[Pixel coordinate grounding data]
○ ○ ○

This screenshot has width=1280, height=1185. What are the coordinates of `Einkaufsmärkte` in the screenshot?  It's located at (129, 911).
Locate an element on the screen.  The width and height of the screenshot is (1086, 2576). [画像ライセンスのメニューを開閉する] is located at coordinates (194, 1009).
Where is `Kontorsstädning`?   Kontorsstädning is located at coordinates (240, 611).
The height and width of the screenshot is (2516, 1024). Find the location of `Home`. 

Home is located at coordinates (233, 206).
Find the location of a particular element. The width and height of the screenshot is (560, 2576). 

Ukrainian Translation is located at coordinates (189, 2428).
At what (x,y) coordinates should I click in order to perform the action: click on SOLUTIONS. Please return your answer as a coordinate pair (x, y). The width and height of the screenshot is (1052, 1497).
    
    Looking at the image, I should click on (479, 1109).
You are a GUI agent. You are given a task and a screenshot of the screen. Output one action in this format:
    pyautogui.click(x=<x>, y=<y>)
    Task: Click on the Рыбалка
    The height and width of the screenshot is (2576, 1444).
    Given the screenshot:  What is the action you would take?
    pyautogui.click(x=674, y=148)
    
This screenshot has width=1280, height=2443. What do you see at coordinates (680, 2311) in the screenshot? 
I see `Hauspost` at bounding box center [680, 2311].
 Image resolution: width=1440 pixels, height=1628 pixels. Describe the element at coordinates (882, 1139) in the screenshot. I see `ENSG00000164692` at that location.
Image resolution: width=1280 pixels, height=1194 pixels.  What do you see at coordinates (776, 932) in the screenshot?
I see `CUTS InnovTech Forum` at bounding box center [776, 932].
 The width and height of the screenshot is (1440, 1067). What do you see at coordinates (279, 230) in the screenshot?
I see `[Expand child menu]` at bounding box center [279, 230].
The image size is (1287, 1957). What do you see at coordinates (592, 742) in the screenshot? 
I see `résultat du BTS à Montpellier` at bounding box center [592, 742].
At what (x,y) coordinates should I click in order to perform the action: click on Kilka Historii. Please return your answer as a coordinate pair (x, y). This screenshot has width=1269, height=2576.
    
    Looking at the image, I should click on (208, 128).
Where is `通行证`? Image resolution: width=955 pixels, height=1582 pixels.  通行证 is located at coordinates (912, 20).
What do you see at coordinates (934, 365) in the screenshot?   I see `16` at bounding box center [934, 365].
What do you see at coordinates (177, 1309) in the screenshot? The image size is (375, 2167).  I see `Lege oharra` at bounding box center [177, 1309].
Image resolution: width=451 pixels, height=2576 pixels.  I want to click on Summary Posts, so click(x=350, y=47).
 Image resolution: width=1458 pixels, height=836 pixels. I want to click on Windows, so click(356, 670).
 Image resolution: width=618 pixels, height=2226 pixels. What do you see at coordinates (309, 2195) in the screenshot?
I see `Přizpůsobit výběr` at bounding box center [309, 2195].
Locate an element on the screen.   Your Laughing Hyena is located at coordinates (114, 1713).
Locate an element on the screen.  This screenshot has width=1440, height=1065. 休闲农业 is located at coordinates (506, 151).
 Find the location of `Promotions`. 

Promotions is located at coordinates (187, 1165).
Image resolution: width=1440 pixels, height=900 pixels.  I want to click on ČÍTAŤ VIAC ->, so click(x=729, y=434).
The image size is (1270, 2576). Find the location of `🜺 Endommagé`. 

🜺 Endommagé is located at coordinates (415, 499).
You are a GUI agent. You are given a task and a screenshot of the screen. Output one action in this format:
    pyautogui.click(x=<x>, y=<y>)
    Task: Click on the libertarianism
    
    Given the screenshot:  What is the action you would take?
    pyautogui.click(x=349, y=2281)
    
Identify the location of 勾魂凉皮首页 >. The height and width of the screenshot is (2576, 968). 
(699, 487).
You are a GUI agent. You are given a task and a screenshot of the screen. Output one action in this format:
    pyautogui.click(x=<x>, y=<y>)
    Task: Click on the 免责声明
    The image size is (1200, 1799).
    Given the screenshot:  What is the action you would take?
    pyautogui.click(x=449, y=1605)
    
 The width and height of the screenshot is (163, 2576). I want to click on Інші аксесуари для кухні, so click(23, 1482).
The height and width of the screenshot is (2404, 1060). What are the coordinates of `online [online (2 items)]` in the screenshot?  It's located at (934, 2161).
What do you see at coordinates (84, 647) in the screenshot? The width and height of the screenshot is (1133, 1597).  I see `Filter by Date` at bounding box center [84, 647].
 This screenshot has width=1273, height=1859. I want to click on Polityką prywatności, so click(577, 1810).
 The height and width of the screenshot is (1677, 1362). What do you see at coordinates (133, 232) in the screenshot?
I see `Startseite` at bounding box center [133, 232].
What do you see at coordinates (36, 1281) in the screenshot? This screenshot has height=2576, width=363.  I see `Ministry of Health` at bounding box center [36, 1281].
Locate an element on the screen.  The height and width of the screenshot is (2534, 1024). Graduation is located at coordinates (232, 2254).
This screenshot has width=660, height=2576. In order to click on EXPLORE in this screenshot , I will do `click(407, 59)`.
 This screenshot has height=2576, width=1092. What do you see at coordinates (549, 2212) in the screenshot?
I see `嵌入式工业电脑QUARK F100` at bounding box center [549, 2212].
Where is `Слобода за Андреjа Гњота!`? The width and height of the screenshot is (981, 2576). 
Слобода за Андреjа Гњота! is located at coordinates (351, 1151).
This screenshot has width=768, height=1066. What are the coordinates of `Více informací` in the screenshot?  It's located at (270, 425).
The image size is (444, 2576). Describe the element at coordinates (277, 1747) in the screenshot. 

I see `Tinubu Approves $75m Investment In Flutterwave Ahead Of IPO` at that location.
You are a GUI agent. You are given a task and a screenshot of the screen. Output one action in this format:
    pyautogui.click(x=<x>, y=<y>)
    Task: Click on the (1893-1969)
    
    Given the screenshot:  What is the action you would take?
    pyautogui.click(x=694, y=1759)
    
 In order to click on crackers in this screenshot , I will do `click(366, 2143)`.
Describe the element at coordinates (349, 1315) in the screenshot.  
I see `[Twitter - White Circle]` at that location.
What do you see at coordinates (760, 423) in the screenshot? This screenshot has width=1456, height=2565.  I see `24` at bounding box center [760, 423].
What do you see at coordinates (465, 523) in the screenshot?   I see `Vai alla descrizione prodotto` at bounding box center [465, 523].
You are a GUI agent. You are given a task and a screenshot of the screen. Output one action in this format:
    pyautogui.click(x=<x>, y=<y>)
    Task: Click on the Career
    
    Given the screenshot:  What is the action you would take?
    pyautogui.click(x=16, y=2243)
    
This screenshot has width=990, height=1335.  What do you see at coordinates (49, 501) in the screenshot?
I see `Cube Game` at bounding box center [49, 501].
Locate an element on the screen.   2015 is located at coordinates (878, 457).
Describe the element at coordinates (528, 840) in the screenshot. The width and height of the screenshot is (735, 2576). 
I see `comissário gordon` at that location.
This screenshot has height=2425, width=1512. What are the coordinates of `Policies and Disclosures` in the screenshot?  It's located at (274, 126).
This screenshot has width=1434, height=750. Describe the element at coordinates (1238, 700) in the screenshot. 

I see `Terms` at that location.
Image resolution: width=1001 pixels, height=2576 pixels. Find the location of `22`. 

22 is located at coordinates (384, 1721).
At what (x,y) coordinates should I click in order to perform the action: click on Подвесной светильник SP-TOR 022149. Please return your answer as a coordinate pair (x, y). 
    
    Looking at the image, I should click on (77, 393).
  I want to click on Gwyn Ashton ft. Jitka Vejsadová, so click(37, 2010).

○ ○ ○

## Exercise directions
Output all of the records above exactly as they appear.

## Answer to this exercise
This screenshot has width=1280, height=1185. What are the coordinates of `Einkaufsmärkte` in the screenshot?  It's located at (129, 911).
Locate an element on the screen.  The width and height of the screenshot is (1086, 2576). [画像ライセンスのメニューを開閉する] is located at coordinates (194, 1009).
Where is `Kontorsstädning`?   Kontorsstädning is located at coordinates (240, 611).
The height and width of the screenshot is (2516, 1024). Find the location of `Home`. 

Home is located at coordinates (233, 206).
Find the location of a particular element. The width and height of the screenshot is (560, 2576). 

Ukrainian Translation is located at coordinates (189, 2428).
At what (x,y) coordinates should I click in order to perform the action: click on SOLUTIONS. Please return your answer as a coordinate pair (x, y). The width and height of the screenshot is (1052, 1497).
    
    Looking at the image, I should click on (479, 1109).
You are a GUI agent. You are given a task and a screenshot of the screen. Output one action in this format:
    pyautogui.click(x=<x>, y=<y>)
    Task: Click on the Рыбалка
    The height and width of the screenshot is (2576, 1444).
    Given the screenshot:  What is the action you would take?
    pyautogui.click(x=674, y=148)
    
This screenshot has width=1280, height=2443. What do you see at coordinates (680, 2311) in the screenshot? 
I see `Hauspost` at bounding box center [680, 2311].
 Image resolution: width=1440 pixels, height=1628 pixels. Describe the element at coordinates (882, 1139) in the screenshot. I see `ENSG00000164692` at that location.
Image resolution: width=1280 pixels, height=1194 pixels.  What do you see at coordinates (776, 932) in the screenshot?
I see `CUTS InnovTech Forum` at bounding box center [776, 932].
 The width and height of the screenshot is (1440, 1067). What do you see at coordinates (279, 230) in the screenshot?
I see `[Expand child menu]` at bounding box center [279, 230].
The image size is (1287, 1957). What do you see at coordinates (592, 742) in the screenshot? 
I see `résultat du BTS à Montpellier` at bounding box center [592, 742].
At what (x,y) coordinates should I click in order to perform the action: click on Kilka Historii. Please return your answer as a coordinate pair (x, y). This screenshot has width=1269, height=2576.
    
    Looking at the image, I should click on (208, 128).
Where is `通行证`? Image resolution: width=955 pixels, height=1582 pixels.  通行证 is located at coordinates (912, 20).
What do you see at coordinates (934, 365) in the screenshot?   I see `16` at bounding box center [934, 365].
What do you see at coordinates (177, 1309) in the screenshot? The image size is (375, 2167).  I see `Lege oharra` at bounding box center [177, 1309].
Image resolution: width=451 pixels, height=2576 pixels.  I want to click on Summary Posts, so click(x=350, y=47).
 Image resolution: width=1458 pixels, height=836 pixels. I want to click on Windows, so click(356, 670).
 Image resolution: width=618 pixels, height=2226 pixels. What do you see at coordinates (309, 2195) in the screenshot?
I see `Přizpůsobit výběr` at bounding box center [309, 2195].
Locate an element on the screen.   Your Laughing Hyena is located at coordinates (114, 1713).
Locate an element on the screen.  This screenshot has width=1440, height=1065. 休闲农业 is located at coordinates (506, 151).
 Find the location of `Promotions`. 

Promotions is located at coordinates (187, 1165).
Image resolution: width=1440 pixels, height=900 pixels.  I want to click on ČÍTAŤ VIAC ->, so click(x=729, y=434).
The image size is (1270, 2576). Find the location of `🜺 Endommagé`. 

🜺 Endommagé is located at coordinates (415, 499).
You are a GUI agent. You are given a task and a screenshot of the screen. Output one action in this format:
    pyautogui.click(x=<x>, y=<y>)
    Task: Click on the libertarianism
    
    Given the screenshot:  What is the action you would take?
    pyautogui.click(x=349, y=2281)
    
Identify the location of 勾魂凉皮首页 >. The height and width of the screenshot is (2576, 968). 
(699, 487).
You are a GUI agent. You are given a task and a screenshot of the screen. Output one action in this format:
    pyautogui.click(x=<x>, y=<y>)
    Task: Click on the 免责声明
    The image size is (1200, 1799).
    Given the screenshot:  What is the action you would take?
    pyautogui.click(x=449, y=1605)
    
 The width and height of the screenshot is (163, 2576). I want to click on Інші аксесуари для кухні, so click(23, 1482).
The height and width of the screenshot is (2404, 1060). What are the coordinates of `online [online (2 items)]` in the screenshot?  It's located at (934, 2161).
What do you see at coordinates (84, 647) in the screenshot? The width and height of the screenshot is (1133, 1597).  I see `Filter by Date` at bounding box center [84, 647].
 This screenshot has width=1273, height=1859. I want to click on Polityką prywatności, so click(577, 1810).
 The height and width of the screenshot is (1677, 1362). What do you see at coordinates (133, 232) in the screenshot?
I see `Startseite` at bounding box center [133, 232].
What do you see at coordinates (36, 1281) in the screenshot? This screenshot has height=2576, width=363.  I see `Ministry of Health` at bounding box center [36, 1281].
Locate an element on the screen.  The height and width of the screenshot is (2534, 1024). Graduation is located at coordinates (232, 2254).
This screenshot has width=660, height=2576. In order to click on EXPLORE in this screenshot , I will do `click(407, 59)`.
 This screenshot has height=2576, width=1092. What do you see at coordinates (549, 2212) in the screenshot?
I see `嵌入式工业电脑QUARK F100` at bounding box center [549, 2212].
Where is `Слобода за Андреjа Гњота!`? The width and height of the screenshot is (981, 2576). 
Слобода за Андреjа Гњота! is located at coordinates (351, 1151).
This screenshot has width=768, height=1066. What are the coordinates of `Více informací` in the screenshot?  It's located at (270, 425).
The image size is (444, 2576). Describe the element at coordinates (277, 1747) in the screenshot. 

I see `Tinubu Approves $75m Investment In Flutterwave Ahead Of IPO` at that location.
You are a GUI agent. You are given a task and a screenshot of the screen. Output one action in this format:
    pyautogui.click(x=<x>, y=<y>)
    Task: Click on the (1893-1969)
    
    Given the screenshot:  What is the action you would take?
    pyautogui.click(x=694, y=1759)
    
 In order to click on crackers in this screenshot , I will do `click(366, 2143)`.
Describe the element at coordinates (349, 1315) in the screenshot.  
I see `[Twitter - White Circle]` at that location.
What do you see at coordinates (760, 423) in the screenshot? This screenshot has width=1456, height=2565.  I see `24` at bounding box center [760, 423].
What do you see at coordinates (465, 523) in the screenshot?   I see `Vai alla descrizione prodotto` at bounding box center [465, 523].
You are a GUI agent. You are given a task and a screenshot of the screen. Output one action in this format:
    pyautogui.click(x=<x>, y=<y>)
    Task: Click on the Career
    
    Given the screenshot:  What is the action you would take?
    pyautogui.click(x=16, y=2243)
    
This screenshot has width=990, height=1335.  What do you see at coordinates (49, 501) in the screenshot?
I see `Cube Game` at bounding box center [49, 501].
Locate an element on the screen.   2015 is located at coordinates (878, 457).
Describe the element at coordinates (528, 840) in the screenshot. The width and height of the screenshot is (735, 2576). 
I see `comissário gordon` at that location.
This screenshot has height=2425, width=1512. What are the coordinates of `Policies and Disclosures` in the screenshot?  It's located at (274, 126).
This screenshot has width=1434, height=750. Describe the element at coordinates (1238, 700) in the screenshot. 

I see `Terms` at that location.
Image resolution: width=1001 pixels, height=2576 pixels. Find the location of `22`. 

22 is located at coordinates (384, 1721).
At what (x,y) coordinates should I click in order to perform the action: click on Подвесной светильник SP-TOR 022149. Please return your answer as a coordinate pair (x, y). 
    
    Looking at the image, I should click on (77, 393).
  I want to click on Gwyn Ashton ft. Jitka Vejsadová, so click(37, 2010).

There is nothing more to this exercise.